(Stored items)
········
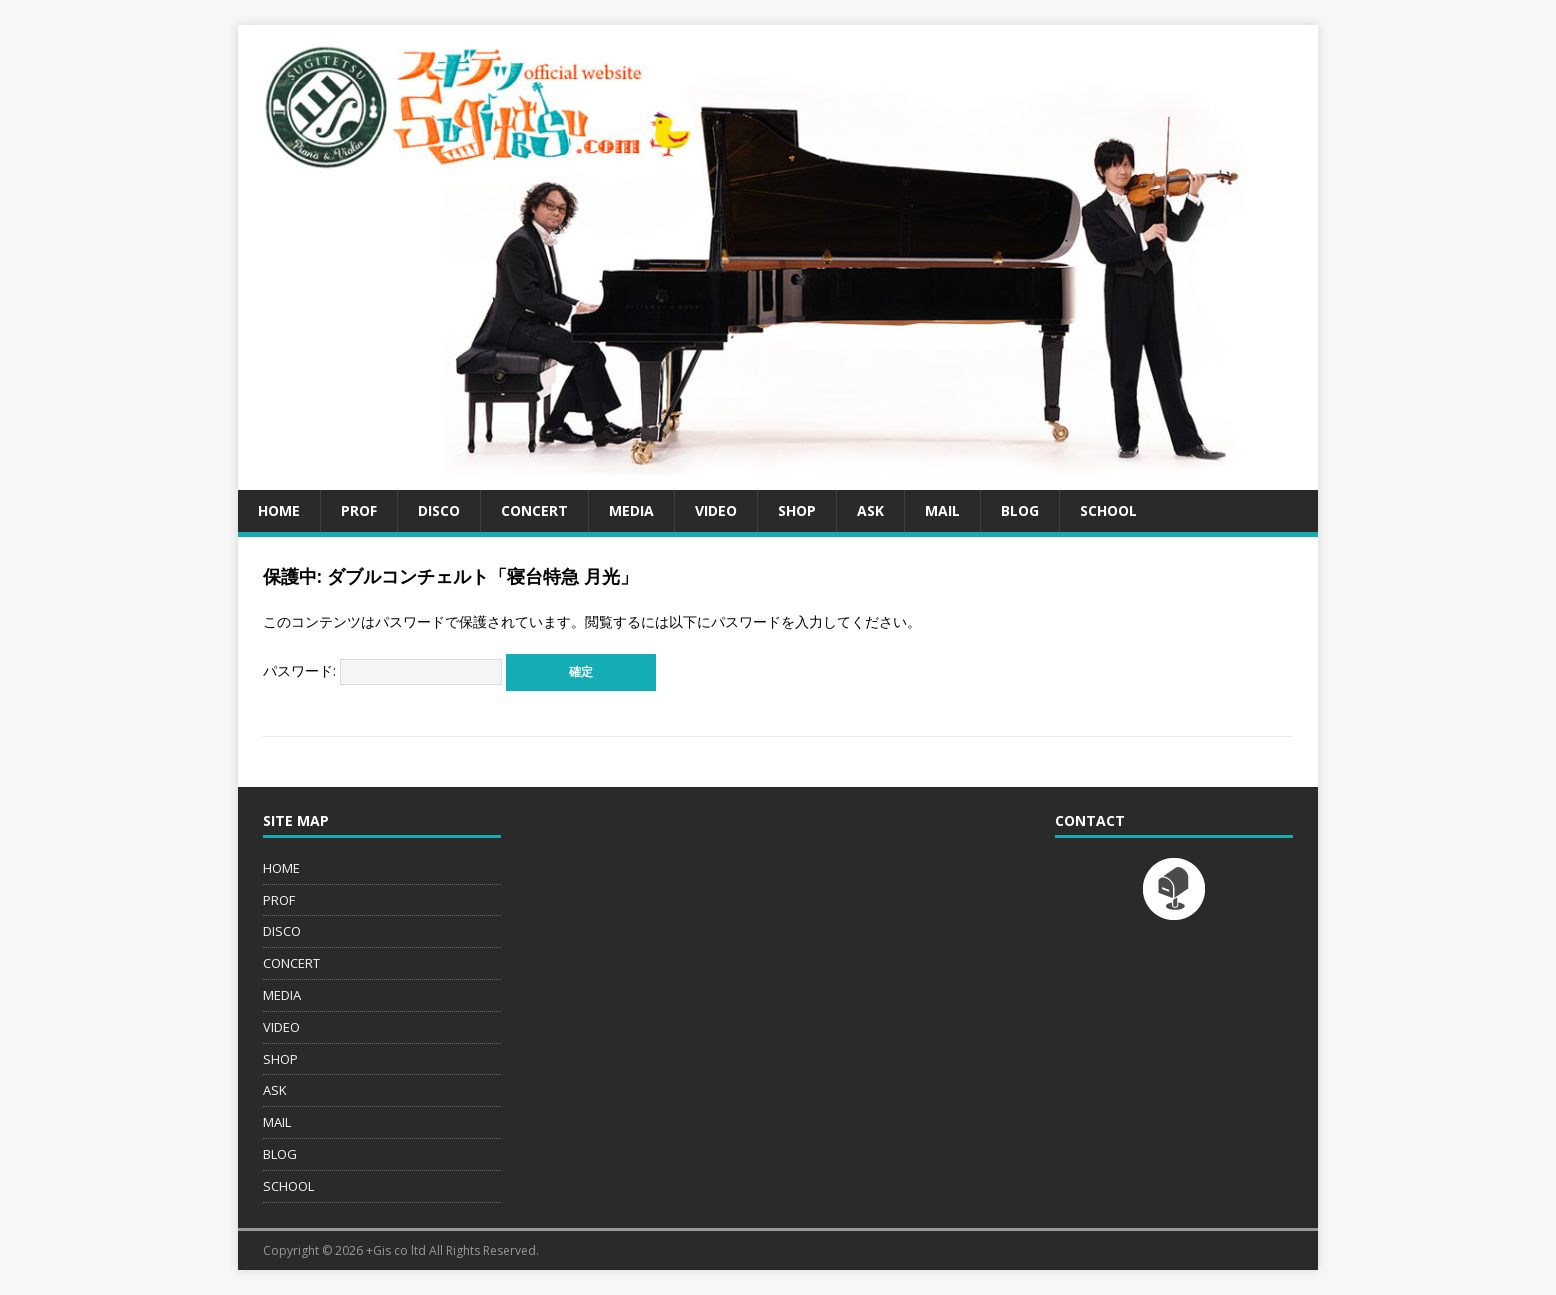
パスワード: (382, 670)
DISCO (439, 510)
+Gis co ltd (396, 1250)
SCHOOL (1108, 510)
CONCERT (534, 510)
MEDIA (631, 510)
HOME (279, 510)
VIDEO (716, 510)
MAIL (942, 510)
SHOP (797, 510)
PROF (359, 510)
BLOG (1020, 510)
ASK (870, 510)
········
- _Exercise instructions_: Go through the entries above and print each one exactly, minus the pictures.

- _Answer box_:
パスワード: (382, 670)
DISCO (439, 510)
+Gis co ltd (396, 1250)
SCHOOL (1108, 510)
CONCERT (534, 510)
MEDIA (631, 510)
HOME (279, 510)
VIDEO (716, 510)
MAIL (942, 510)
SHOP (797, 510)
PROF (359, 510)
BLOG (1020, 510)
ASK (870, 510)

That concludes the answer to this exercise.